The EU’s banking regulator had “serious concerns” on the adequacy and effectiveness of the Malta Financial Services Authority’s supervision of financial institutions but lacked the evidence that EU laws were breached.

This emerged from the European Banking Authority’s annual report, which gives an overview of its 2018 inquiries into the MFSA and the Financial Intelligence Analysis Unit.

The preliminary inquiries were sparked off by concerns about the supervision of the now defunct Ta’ Xbiex-based Pilatus Bank.

The inquiries found that the FIAU had breached EU anti-money laundering laws in 2016 during the course of its monitoring of the bank owned by Iranian national Seyed Ali Sadr Hasheminejad, who is facing money-laundering and sanction-busting charges in the United States.

The EBA says in the report that the FIAU failed to supervise effectively the “high-risk Pilatus”.

Recommendations about how to strengthen the government’s anti-money laundering agency’s functions were issued and, since then, the unit has provided regular updates to the EBA on the progress towards implementing the recommendations, the report says.

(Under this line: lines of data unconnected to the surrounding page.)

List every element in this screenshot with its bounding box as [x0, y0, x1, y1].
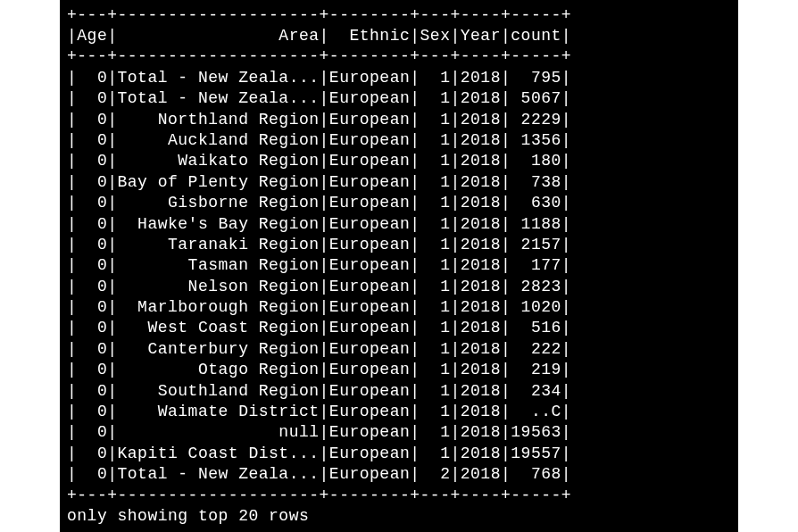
table-row: | 0| Waimate District|European| 1|2018| … — [67, 402, 731, 422]
table-header-row: |Age| Area| Ethnic|Sex|Year|count| — [67, 26, 731, 46]
table-row: | 0| null|European| 1|2018|19563| — [67, 422, 731, 443]
table-row: | 0| Waikato Region|European| 1|2018| 18… — [67, 151, 731, 171]
table-row: | 0|Bay of Plenty Region|European| 1|201… — [67, 172, 731, 193]
table-footer-note: only showing top 20 rows — [67, 506, 731, 527]
table-row: | 0| Auckland Region|European| 1|2018| 1… — [67, 130, 731, 151]
table-row: | 0| Marlborough Region|European| 1|2018… — [67, 297, 731, 318]
table-row: | 0| Gisborne Region|European| 1|2018| 6… — [67, 193, 731, 213]
table-row: | 0| Otago Region|European| 1|2018| 219| — [67, 360, 731, 380]
table-border-bot: +---+--------------------+--------+---+-… — [67, 486, 731, 506]
table-row: | 0|Total - New Zeala...|European| 2|201… — [67, 464, 731, 485]
table-row: | 0| Canterbury Region|European| 1|2018|… — [67, 339, 731, 360]
table-border-top: +---+--------------------+--------+---+-… — [67, 5, 731, 26]
table-row: | 0| Taranaki Region|European| 1|2018| 2… — [67, 235, 731, 255]
terminal-output: +---+--------------------+--------+---+-… — [60, 0, 738, 532]
table-row: | 0| Southland Region|European| 1|2018| … — [67, 381, 731, 402]
table-row: | 0| West Coast Region|European| 1|2018|… — [67, 318, 731, 338]
table-border-mid: +---+--------------------+--------+---+-… — [67, 46, 731, 67]
table-row: | 0|Total - New Zeala...|European| 1|201… — [67, 88, 731, 109]
table-row: | 0|Total - New Zeala...|European| 1|201… — [67, 68, 731, 88]
table-row: | 0| Northland Region|European| 1|2018| … — [67, 110, 731, 130]
table-row: | 0| Tasman Region|European| 1|2018| 177… — [67, 255, 731, 276]
table-row: | 0|Kapiti Coast Dist...|European| 1|201… — [67, 444, 731, 464]
table-row: | 0| Nelson Region|European| 1|2018| 282… — [67, 277, 731, 297]
table-row: | 0| Hawke's Bay Region|European| 1|2018… — [67, 214, 731, 235]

EU institutions have frequently been criticised for unfairly picking on Malta given the relatively small scale of Pilatus Bank’s operations when taken in the European context.

The EBA’s report noted that preliminary inquiries about potential breaches of EU law by supervisory authorities in Denmark, Estonia and Latvia were also opened in 2018.

Concerns about the MFSA’s supervision were raised by the International Monetary Fund in a March report.

It said the MFSA had the supervisory authority to carry out its tasks but the necessary preconditions for operational independence were not all met.

The government has said steps were taken to address these points.

Finance Minister Edward Scicluna has insisted the government was working relentlessly on improving Malta’s anti-money laundering supervision.

Responsibility for the MFSA was placed under the Office of the Prime Minister’s control after the 2017 election.

A draft Council of Europe report noted that the Office of the Prime Minister had taken over responsibility for various areas of activity that presented particular risks of money laundering, including online gaming, investment migration and regulation of financial services, among them cryptocurrencies.